Days before he was shot, Kaufman walked into a bakery bathroom and discovered Bey raping a young boy, according to one woman's testimony.
Within days, the man she identified in testimony only as Usman was "blasted" as he was "sitting in the passenger's seat" of a friend's van.
"I heard him say out of his own mouth "... that he walked into the restroom and saw Brother Bey sexually assaulting this young man," testified the woman, who is identified in transcripts only as Jane Doe 1 because she was a sexual abuse victim.
Kaufman tried to intervene, asking the preacher what he was doing, according to Jane Doe 1.
She said Kaufman discussed Bey's attack with his co-workers, telling them, "I couldn't believe it. I couldn't believe what I seen with my own eyes," she testified. The baker "was killed days following that conversation." She testified that she heard Bey's son, Akbar Bey, who was 13 at the time, might have shot Kaufman.
Yusef Bey died of cancer in 2003 while facing 27 felony charges for sexually assaulting minors; Akbar Bey was killed in 1994 in a dispute about $1,200 in marijuana.

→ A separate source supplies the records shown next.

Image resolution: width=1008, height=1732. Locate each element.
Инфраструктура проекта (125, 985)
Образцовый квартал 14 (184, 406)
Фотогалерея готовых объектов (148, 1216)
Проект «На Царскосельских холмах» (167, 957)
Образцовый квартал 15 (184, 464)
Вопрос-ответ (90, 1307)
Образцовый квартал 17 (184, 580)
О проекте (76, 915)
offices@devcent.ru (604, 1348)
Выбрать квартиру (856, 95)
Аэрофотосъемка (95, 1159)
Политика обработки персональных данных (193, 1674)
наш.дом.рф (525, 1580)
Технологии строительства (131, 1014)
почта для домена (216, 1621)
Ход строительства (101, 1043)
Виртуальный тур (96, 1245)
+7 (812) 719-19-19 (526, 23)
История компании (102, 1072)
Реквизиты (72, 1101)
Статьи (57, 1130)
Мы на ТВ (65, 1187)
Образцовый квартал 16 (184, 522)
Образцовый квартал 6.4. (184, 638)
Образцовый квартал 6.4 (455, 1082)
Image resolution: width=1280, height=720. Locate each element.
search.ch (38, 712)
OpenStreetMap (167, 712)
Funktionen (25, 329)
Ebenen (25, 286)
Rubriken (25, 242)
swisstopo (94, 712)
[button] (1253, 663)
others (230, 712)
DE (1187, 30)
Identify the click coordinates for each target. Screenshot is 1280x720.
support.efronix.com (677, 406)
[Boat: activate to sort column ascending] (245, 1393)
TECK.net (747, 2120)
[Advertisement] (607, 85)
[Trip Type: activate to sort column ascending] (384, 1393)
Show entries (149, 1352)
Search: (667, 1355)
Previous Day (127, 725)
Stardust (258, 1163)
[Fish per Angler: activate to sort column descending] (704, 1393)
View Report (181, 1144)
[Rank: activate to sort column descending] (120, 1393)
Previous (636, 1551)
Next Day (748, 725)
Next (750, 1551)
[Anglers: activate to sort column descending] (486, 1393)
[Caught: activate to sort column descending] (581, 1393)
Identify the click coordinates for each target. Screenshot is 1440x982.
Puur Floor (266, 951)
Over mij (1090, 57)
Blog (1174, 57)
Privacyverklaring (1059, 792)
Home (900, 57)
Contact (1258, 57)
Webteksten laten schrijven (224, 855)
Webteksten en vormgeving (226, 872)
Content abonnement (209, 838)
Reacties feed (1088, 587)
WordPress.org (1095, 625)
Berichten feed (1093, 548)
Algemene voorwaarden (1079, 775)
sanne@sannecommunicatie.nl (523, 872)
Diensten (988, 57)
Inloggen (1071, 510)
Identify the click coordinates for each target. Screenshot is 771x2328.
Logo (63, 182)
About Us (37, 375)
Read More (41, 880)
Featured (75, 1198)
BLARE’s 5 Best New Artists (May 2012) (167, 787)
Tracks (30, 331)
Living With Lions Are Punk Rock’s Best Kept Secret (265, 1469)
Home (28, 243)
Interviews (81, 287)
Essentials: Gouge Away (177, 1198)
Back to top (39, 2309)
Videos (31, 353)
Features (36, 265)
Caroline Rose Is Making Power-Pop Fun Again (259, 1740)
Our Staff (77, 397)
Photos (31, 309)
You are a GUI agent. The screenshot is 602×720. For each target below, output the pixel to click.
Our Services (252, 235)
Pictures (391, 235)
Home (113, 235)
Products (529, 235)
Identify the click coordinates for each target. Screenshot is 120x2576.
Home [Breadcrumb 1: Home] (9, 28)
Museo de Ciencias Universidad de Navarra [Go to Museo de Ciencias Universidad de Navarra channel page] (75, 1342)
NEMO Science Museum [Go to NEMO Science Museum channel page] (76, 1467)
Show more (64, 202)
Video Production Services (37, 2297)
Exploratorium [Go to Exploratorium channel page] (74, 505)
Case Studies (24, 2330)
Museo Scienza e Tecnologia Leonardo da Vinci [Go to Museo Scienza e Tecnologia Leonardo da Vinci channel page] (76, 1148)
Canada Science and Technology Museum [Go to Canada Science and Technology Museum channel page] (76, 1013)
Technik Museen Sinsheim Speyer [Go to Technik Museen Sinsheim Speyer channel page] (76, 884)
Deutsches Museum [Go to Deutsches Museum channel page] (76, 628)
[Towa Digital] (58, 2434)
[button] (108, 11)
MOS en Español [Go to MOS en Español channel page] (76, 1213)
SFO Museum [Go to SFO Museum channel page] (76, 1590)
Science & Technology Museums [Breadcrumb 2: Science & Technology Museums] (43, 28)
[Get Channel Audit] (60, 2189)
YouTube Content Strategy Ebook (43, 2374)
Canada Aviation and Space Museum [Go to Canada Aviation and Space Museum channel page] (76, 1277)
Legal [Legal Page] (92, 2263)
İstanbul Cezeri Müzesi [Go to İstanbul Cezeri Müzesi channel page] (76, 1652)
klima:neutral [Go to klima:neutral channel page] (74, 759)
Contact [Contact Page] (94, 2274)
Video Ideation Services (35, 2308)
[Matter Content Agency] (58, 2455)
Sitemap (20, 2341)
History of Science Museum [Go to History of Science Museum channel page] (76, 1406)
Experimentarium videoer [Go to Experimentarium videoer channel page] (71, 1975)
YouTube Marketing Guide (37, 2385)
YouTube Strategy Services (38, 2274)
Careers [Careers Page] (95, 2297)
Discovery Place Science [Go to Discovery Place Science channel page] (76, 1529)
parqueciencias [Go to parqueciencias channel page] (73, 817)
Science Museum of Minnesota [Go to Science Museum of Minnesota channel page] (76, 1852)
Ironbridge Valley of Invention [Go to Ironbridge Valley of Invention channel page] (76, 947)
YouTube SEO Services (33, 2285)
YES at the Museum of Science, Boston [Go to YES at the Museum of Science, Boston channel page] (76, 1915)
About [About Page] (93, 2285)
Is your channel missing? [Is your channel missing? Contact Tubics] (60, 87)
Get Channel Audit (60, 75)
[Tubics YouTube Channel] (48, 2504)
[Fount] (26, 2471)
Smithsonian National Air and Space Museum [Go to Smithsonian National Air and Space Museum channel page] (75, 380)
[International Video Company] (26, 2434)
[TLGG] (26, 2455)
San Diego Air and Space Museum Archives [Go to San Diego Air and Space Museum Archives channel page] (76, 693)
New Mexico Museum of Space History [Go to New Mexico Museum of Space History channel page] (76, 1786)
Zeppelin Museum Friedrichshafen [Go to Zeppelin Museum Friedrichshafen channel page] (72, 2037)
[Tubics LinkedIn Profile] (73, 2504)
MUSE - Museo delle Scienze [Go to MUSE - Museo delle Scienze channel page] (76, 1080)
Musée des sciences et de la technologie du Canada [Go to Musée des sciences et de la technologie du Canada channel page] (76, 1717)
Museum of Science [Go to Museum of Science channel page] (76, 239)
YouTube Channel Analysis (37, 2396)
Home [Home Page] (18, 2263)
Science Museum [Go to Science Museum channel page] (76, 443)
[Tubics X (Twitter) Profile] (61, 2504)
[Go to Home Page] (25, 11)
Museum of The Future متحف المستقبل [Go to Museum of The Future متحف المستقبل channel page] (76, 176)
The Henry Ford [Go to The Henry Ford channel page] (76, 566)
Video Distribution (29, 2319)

Kaufman "was a really nice guy," said Jane Doe 1 in a brief interview last week, adding that she can still "see his face. He was tall and kind of thin."
Oakland police documents show Kaufman was shot in the 6200 block of Marshall Street, about three blocks from the bakery's San Pablo Avenue headquarters.
The officer who found Kaufman noted that he'd fallen out of the "right door of the van." Two bullets had ripped through his skull and torso, shredding his brain and puncturing his heart and right lung.
Kaufman, who was 32 when he died, was born in Oakland but spent his youth in Louisiana. According to his death certificate, he lived at the bakery's compound and worked there seven years.
His mother, who still lives in the Bay Area, said his killing "was very painful." She asked not to be identified because she fears Bey's followers and family.
Jane Doe 1's statements are echoed by those of her sister, Jane Doe 2, who also testified about the man dubbed Usman who was "shot in a van."
Jane Doe 2 portrayed Bey as a sinister character who promised to kill her if she spoke to anyone about his sexual proclivities.
"If you tell anybody,'' she said Bey told her, "you'll be floating in the Bay, you and your family.''
Thomas Peele is an investigative reporter for the Bay Area News Group and A.C. Thompson is an investigative reporter with New America Media. Bob Butler is a freelance reporter. Bay Area News Group staff writers Cecily Burt and Josh Richman and independent journalist Mary Fricker contributed to this report.
bump, there’s just nothing else to say about this, but it’s an interesting on-going story with the Bakery.
I was discussing this case with some friends as we were sitting in Your White Christian Steakhouse.
Don’t you mean, “White Christian Pork roll House?”
All right: White Heterosexual Christian Steak & Chop House
Your Black Muslim Bakery has a website...
It doesn’t say anything about Dr. Bey being on the down low, though.
According to his death certificate, he lived at the bakery's compound and worked there seven years.
A bakery has an associated "compound"?????
I suspect more linkages will be found, and more cases re-opened. I think using Bey’s pedophilia is a solid starting point which will ultimately lead into many other directions, and re-raising other “cold cases”. Over time, IMHO, what has brought CA (the Bay Area, specifically) to its coarse, corrupt, economically fragile, and grotty condition will become clearer and clearer.